>>

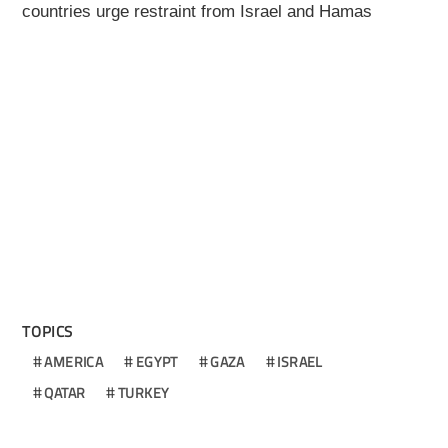
countries urge restraint from Israel and Hamas
TOPICS
AMERICA
EGYPT
GAZA
ISRAEL
QATAR
TURKEY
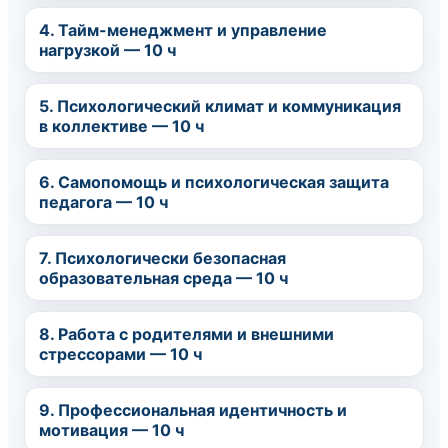
4. Тайм-менеджмент и управление
нагрузкой — 10 ч
5. Психологический климат и коммуникация
в коллективе — 10 ч
6. Самопомощь и психологическая защита
педагога — 10 ч
7. Психологически безопасная
образовательная среда — 10 ч
8. Работа с родителями и внешними
стрессорами — 10 ч
9. Профессиональная идентичность и
мотивация — 10 ч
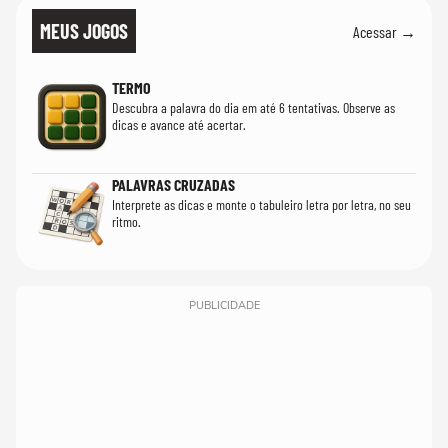
MEUS JOGOS
Acessar →
TERMO
Descubra a palavra do dia em até 6 tentativas. Observe as
dicas e avance até acertar.
PALAVRAS CRUZADAS
Interprete as dicas e monte o tabuleiro letra por letra, no seu
ritmo.
PUBLICIDADE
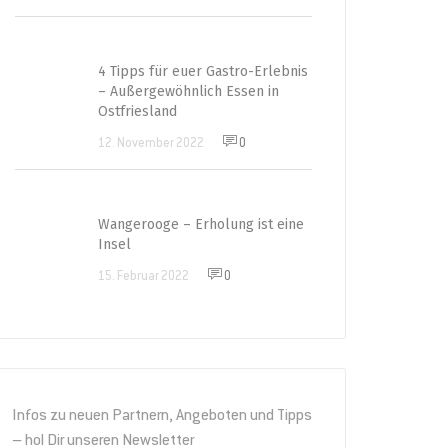
4 Tipps für euer Gastro-Erlebnis
– Außergewöhnlich Essen in
Ostfriesland
12. November 2022
0
Wangerooge – Erholung ist eine
Insel
15. Februar 2022
0
Infos zu neuen Partnern, Angeboten und Tipps
– hol Dir unseren Newsletter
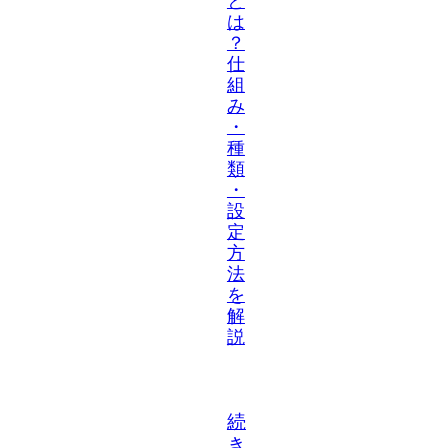
と
は
？
仕
組
み
・
種
類
・
設
定
方
法
を
解
説
続
き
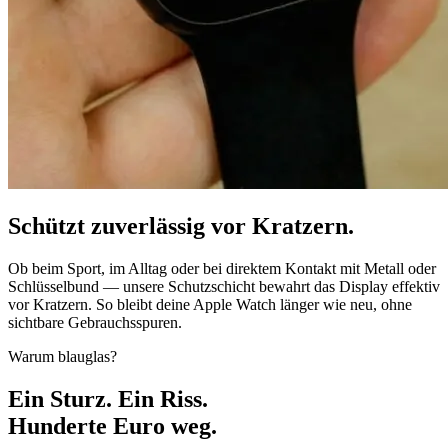
Schützt zuverlässig vor Kratzern.
Ob beim Sport, im Alltag oder bei direktem Kontakt mit Metall oder
Schlüsselbund — unsere Schutzschicht bewahrt das Display effektiv
vor Kratzern. So bleibt deine Apple Watch länger wie neu, ohne
sichtbare Gebrauchsspuren.
Warum blauglas?
Ein Sturz. Ein Riss.
Hunderte Euro
weg.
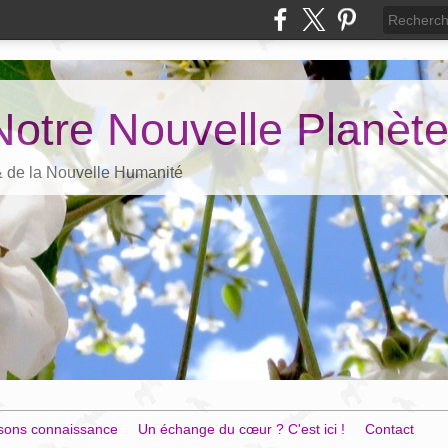
Notre Nouvelle Planèt
 & de la Nouvelle Humanité
sons connaissance
Un échange du cœur ? C'est ici !
Contact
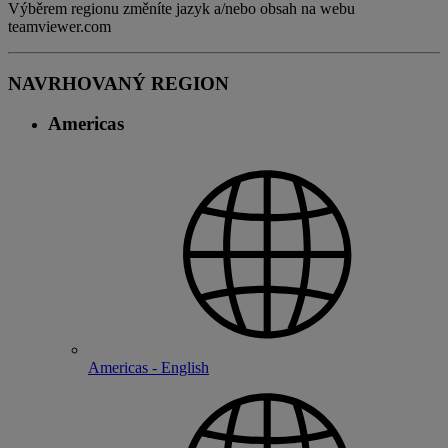
Výběrem regionu změníte jazyk a/nebo obsah na webu
teamviewer.com
NAVRHOVANÝ REGION
Americas
Americas - English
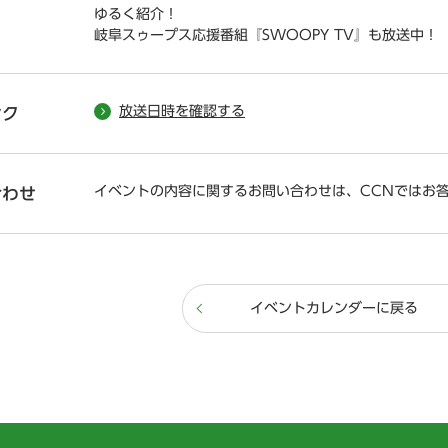
ゆるく紹介！
岐阜スゥープス応援番組『SWOOPY TV』も放送中！
放送日時を確認する
ンク
イベントの内容に関するお問い合わせは、CCNではお
合わせ
イベントカレンダーに戻る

<<

■ What is needed
Omit the images; transcribe the listing verbatim.

■ Output of the exercise
countries urge restraint from Israel and Hamas
TOPICS
AMERICA
EGYPT
GAZA
ISRAEL
QATAR
TURKEY
4. Тайм-менеджмент и управление
нагрузкой — 10 ч
5. Психологический климат и коммуникация
в коллективе — 10 ч
6. Самопомощь и психологическая защита
педагога — 10 ч
7. Психологически безопасная
образовательная среда — 10 ч
8. Работа с родителями и внешними
стрессорами — 10 ч
9. Профессиональная идентичность и
мотивация — 10 ч
MEUS JOGOS
Acessar →
TERMO
Descubra a palavra do dia em até 6 tentativas. Observe as
dicas e avance até acertar.
PALAVRAS CRUZADAS
Interprete as dicas e monte o tabuleiro letra por letra, no seu
ritmo.
PUBLICIDADE
4 Tipps für euer Gastro-Erlebnis
– Außergewöhnlich Essen in
Ostfriesland
12. November 2022
0
Wangerooge – Erholung ist eine
Insel
15. Februar 2022
0
Infos zu neuen Partnern, Angeboten und Tipps
– hol Dir unseren Newsletter
と
は
？
仕
組
み
・
種
類
・
設
定
方
法
を
解
説
続
き
Schützt zuverlässig vor Kratzern.
Ob beim Sport, im Alltag oder bei direktem Kontakt mit Metall oder
Schlüsselbund — unsere Schutzschicht bewahrt das Display effektiv
vor Kratzern. So bleibt deine Apple Watch länger wie neu, ohne
sichtbare Gebrauchsspuren.
Warum blauglas?
Ein Sturz. Ein Riss.
Hunderte Euro
weg.
Notre Nouvelle Planèt
 & de la Nouvelle Humanité
sons connaissance
Un échange du cœur ? C'est ici !
Contact
Výběrem regionu změníte jazyk a/nebo obsah na webu
teamviewer.com
NAVRHOVANÝ REGION
Americas
Americas - English
ゆるく紹介！
岐阜スゥープス応援番組『SWOOPY TV』も放送中！
放送日時を確認する
ンク
イベントの内容に関するお問い合わせは、CCNではお
合わせ
イベントカレンダーに戻る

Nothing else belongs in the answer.